Tourism enables the narrative that China shapes through its curated list of World Heritage Sites to inform public perception of the country. For many, the World Heritage List is a list of must-visit destinations. Since its inscription, the Xixia Imperial Tombs has seen its daily number of visitors increase by around 30%. In the previous year, after the inscription of the Beijing Central Axis, touring along the axis became a topic among domestic and international visitors. Experiencing Beijing’s political center in the context of World Heritage challenges the negative connotation associated with Chinese politics, grounding the visitors’ understanding of China in aesthetic and political traditions instead of ideology. As China seeks to develop “people-to-people diplomacy” despite its lack of an independent civil society, heritage tourism supplies an alternative venue for public diplomacy.
On the official level, China actively leverages its World Heritage resources to conduct heritage diplomacy through both UNESCO channels and BRI platforms. In 2021, the Chinese government launched the Silk Roads Youth Research Grant, which supports selected research projects on the “shared heritage and plural identities of the Silk Roads.” Chinese heritage professionals regularly assist in World Heritage restoration projects across Asia. Chinese conservators are currently conserving Cambodia’s World Heritage Site of Angkor Wat, a project that Chinese media outlets characterize as a symbol of Sino-Cambodia friendship and one step to reinvigorating the Silk Road. This project, among others, is embedded in the reality of China’s growing economic interest in neighboring countries. China invested $1.378 billion dollars in Cambodia in 2023 alone, financing infrastructure including an airport that increases Angkor Wat’s accessibility to tourists. China’s heritage diplomacy is deeply pragmatic, placing cultural heritage at the nexus of infrastructure and development.

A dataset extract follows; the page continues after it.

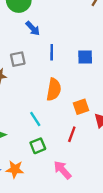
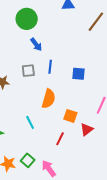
gray square: (18, 59) -> (28, 71), moved
orange square: (81, 107) -> (70, 116), turned 32
green square: (38, 146) -> (28, 160), moved, turned -32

Underneath its commitment to the World Heritage brand, China is pushing for the Belt and Road agenda. The 2023 China-Central Asia Summit, convened in Xi’an, the starting point of the ancient Silk Road, was staged to evoke Silk Road heritage. Xi Jinping held a banquet for the Central Asian presidents at a reconstruction of a Tang-dynasty relic, where merchants and diplomats from across Eurasia would have gathered ten centuries ago. The choreography of the Summit sends the message that cultural heritage can be translated into a solid ground for economic collaboration among the Silk Road countries.
While China upholds the World Heritage Convention, it is simultaneously using World Heritage nominations to gain narrative power and project its image as a peaceful, inclusive player in the global order. Wielding a narrative that centers on the Silk Road, China legitimizes its vision for the Belt and Road Initiative. China’s engagement with the UNESCO World Heritage List is a case study of how states could appropriate the prestige conferred by international organizations to further their own diplomatic and developmental agenda.